Set "HttpTokens": "required" in MetadataOptions on every Launch Template. This enforces IMDSv2, which prevents SSRF attacks from reading instance credentials via the metadata endpoint — a well-known attack vector against EC2 workloads.

Step 5 — ALB and Target Group

Create an internet-facing ALB in both public subnets. Attach a Target Group with a health check path — the ASG registers instances against this Target Group, and the ALB only routes traffic to instances that pass the health check.

# Target Group (HTTP on port 8080, health check at /health)
TG_ARN=$(aws elbv2 create-target-group \
  --name ha-web-tg \
  --protocol HTTP \
  --port 8080 \
  --vpc-id $VPC_ID \
  --target-type instance \
  --health-check-protocol HTTP \
  --health-check-path /health \
  --health-check-interval-seconds 20 \
  --health-check-timeout-seconds 5 \
  --healthy-threshold-count 2 \
  --unhealthy-threshold-count 3 \
  --matcher HttpCode=200 \
  --query 'TargetGroups[0].TargetGroupArn' --output text)

# Internet-facing ALB spanning both public subnets
ALB_ARN=$(aws elbv2 create-load-balancer \
  --name ha-web-alb \
  --type application \
  --scheme internet-facing \
  --security-groups $ALB_SG \
  --subnets $PUB_A $PUB_B \
  --query 'LoadBalancers[0].LoadBalancerArn' --output text)

# HTTPS listener (assumes ACM certificate already exists)
CERT_ARN="arn:aws:acm:us-east-1:123456789012:certificate/your-cert-id"
aws elbv2 create-listener \
  --load-balancer-arn $ALB_ARN \
  --protocol HTTPS --port 443 \
  --certificates CertificateArn=$CERT_ARN \
  --default-actions Type=forward,TargetGroupArn=$TG_ARN

# HTTP → HTTPS redirect listener
aws elbv2 create-listener \
  --load-balancer-arn $ALB_ARN \
  --protocol HTTP --port 80 \
  --default-actions \
    Type=redirect,RedirectConfig="{Protocol=HTTPS,Port=443,StatusCode=HTTP_301}"

ALB_DNS=$(aws elbv2 describe-load-balancers \
  --load-balancer-arns $ALB_ARN \
  --query 'LoadBalancers[0].DNSName' --output text)
echo "ALB DNS: $ALB_DNS"

Step 6 — Auto Scaling Group

The ASG references the Launch Template, spans both private subnets, and registers new instances into the Target Group automatically.
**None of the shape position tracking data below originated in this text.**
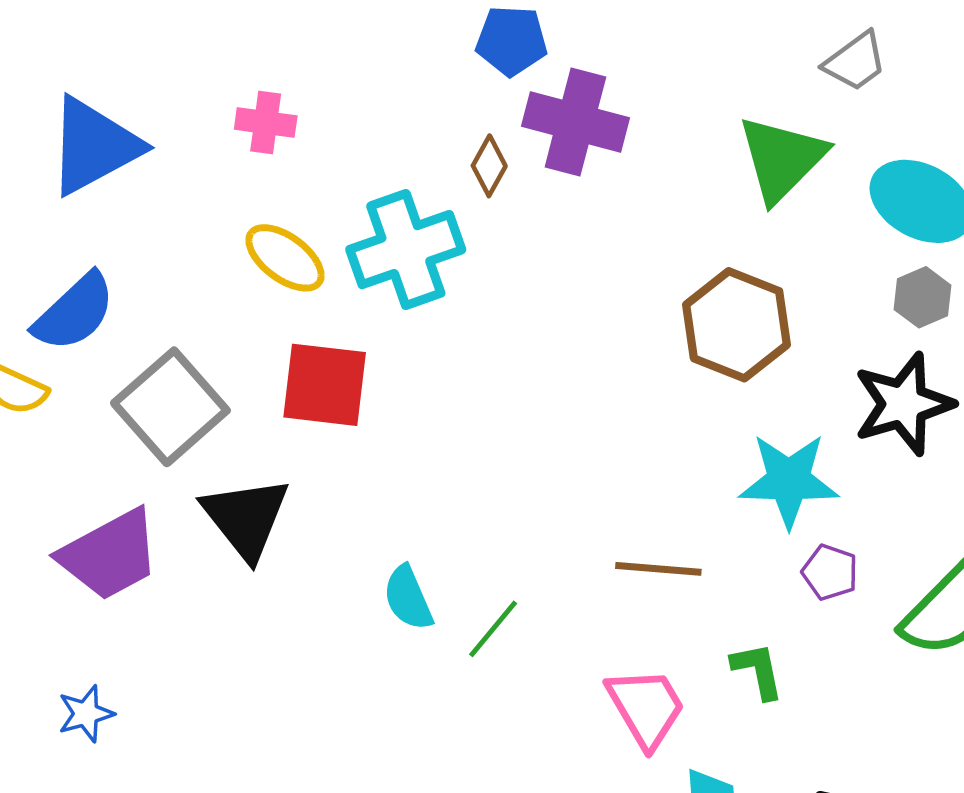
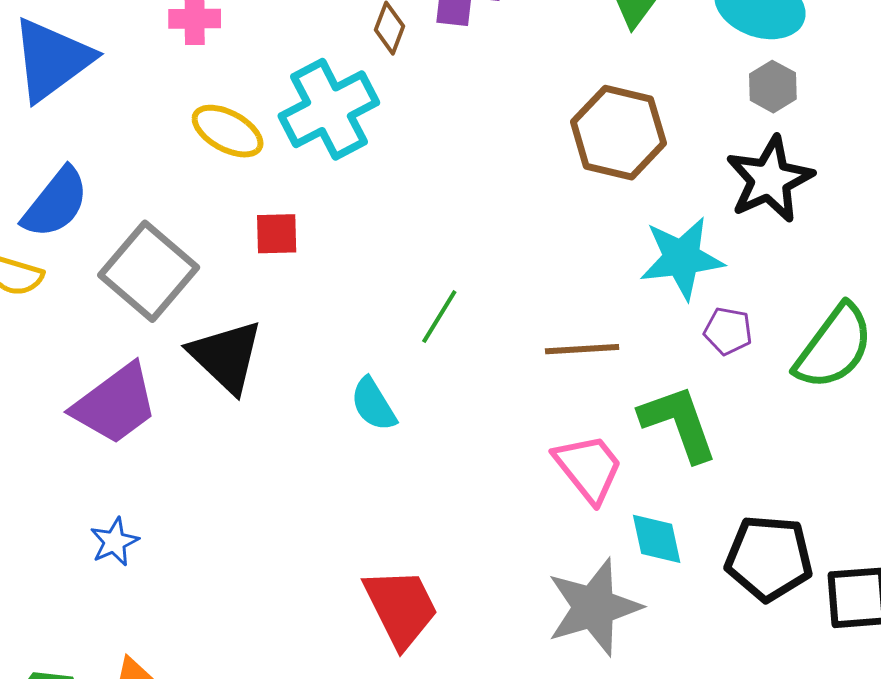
red square: (325, 385) -> (277, 234), size x0.6
green line: (493, 629) -> (439, 317), moved
green L-shape: (758, 671) -> (679, 423), size x1.6

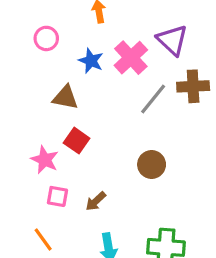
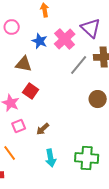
brown circle: (152, 164) -> (98, 99), moved
pink square: (57, 196) -> (19, 126), turned -32

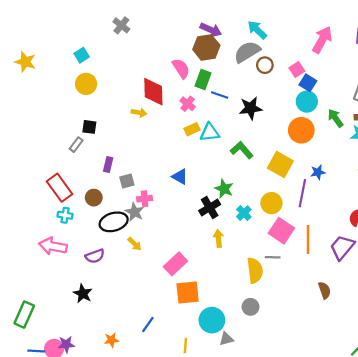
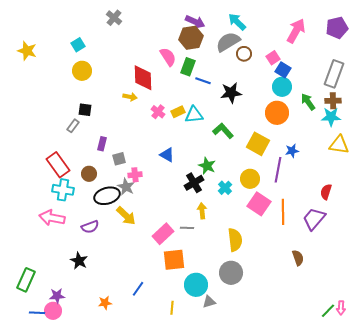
pink cross: (188, 104) -> (158, 112), moved
cyan cross: (65, 215) -> (63, 190), size x1.5
yellow arrow: (135, 244) -> (126, 216), size x1.5
gray line: (273, 257) -> (187, 228), moved
gray circle: (251, 307) -> (231, 273), size x1.5
purple star: (66, 344) -> (57, 296), moved

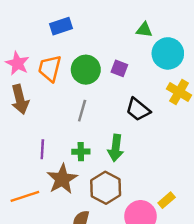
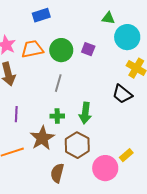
orange trapezoid: (50, 68) -> (32, 49), turned 65
black trapezoid: (138, 109) -> (122, 94), moved
purple line: (42, 149) -> (16, 114), moved

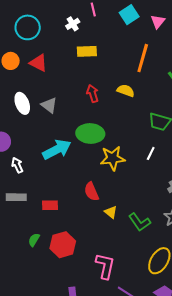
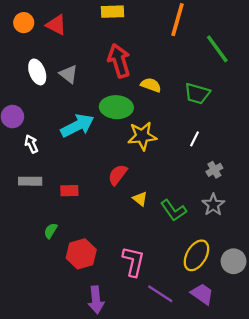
yellow semicircle: (126, 91) -> (151, 85), moved
red arrow: (93, 94) -> (119, 61), size x1.6
white line: (151, 153) -> (194, 139), moved
red semicircle: (91, 192) -> (118, 175), turned 60
red hexagon: (63, 245) -> (81, 254), moved

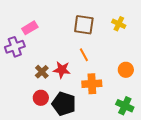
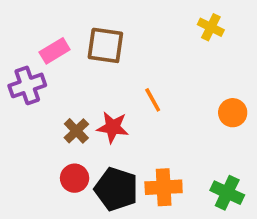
yellow cross: (119, 24) -> (211, 27), moved
brown square: (84, 25) -> (105, 45), moved
orange circle: (126, 70) -> (233, 113), moved
orange cross: (92, 84) -> (164, 187), moved

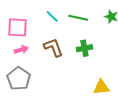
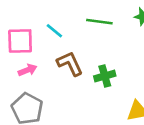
cyan line: (52, 16) -> (54, 31), moved
green cross: (84, 48) -> (105, 76), moved

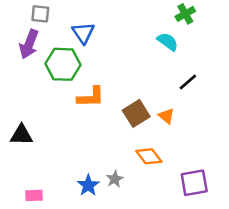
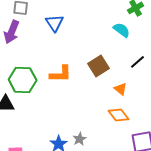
green hexagon: (63, 64) -> (23, 80), moved
brown square: (136, 113) -> (99, 66), moved
orange diamond: (149, 156) -> (119, 115), moved

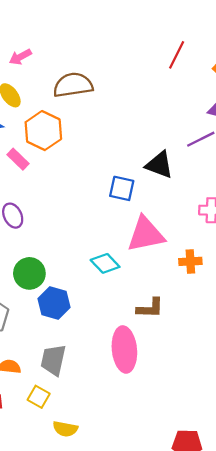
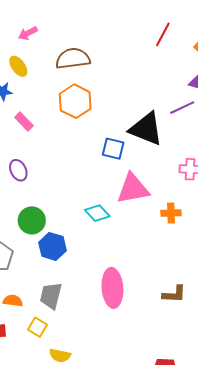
orange hexagon: (43, 131) -> (75, 101), moved
black triangle: (159, 165) -> (146, 129), size x1.4
brown L-shape: (150, 308) -> (174, 294), moved

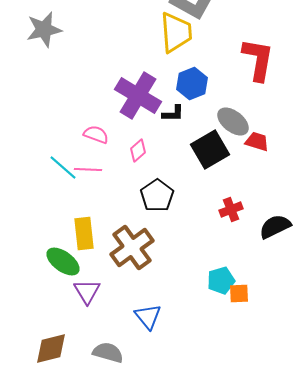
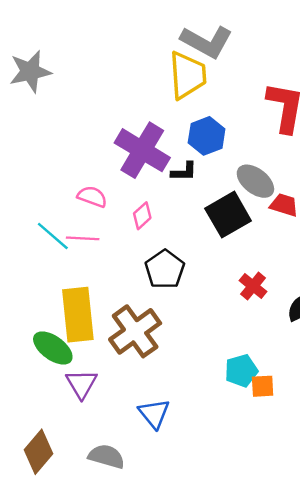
red cross: (231, 210) -> (253, 286), turned -30
yellow rectangle: (84, 234) -> (78, 315), size x1.4
brown diamond: (51, 348) -> (39, 452), turned -36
Use a Target Tracking scaling policy on average CPU: AWS automatically adjusts the fleet size to keep CPU at the target. Combine with a minimum of 2 instances (one per AZ) to guarantee AZ-level fault tolerance at all times.

# Create the ASG (min 2 / desired 2 / max 10, across both private subnets)
aws autoscaling create-auto-scaling-group \
  --auto-scaling-group-name ha-web-asg \
  --launch-template "LaunchTemplateId=$LT_ID,Version=\$Latest" \
  --min-size 2 \
  --max-size 10 \
  --desired-capacity 2 \
  --vpc-zone-identifier "$PRIV_A,$PRIV_B" \
  --target-group-arns $TG_ARN \
  --health-check-type ELB \
  --health-check-grace-period 120 \
  --default-instance-warmup 60 \
  --tags "Key=Name,Value=ha-web-asg,PropagateAtLaunch=true"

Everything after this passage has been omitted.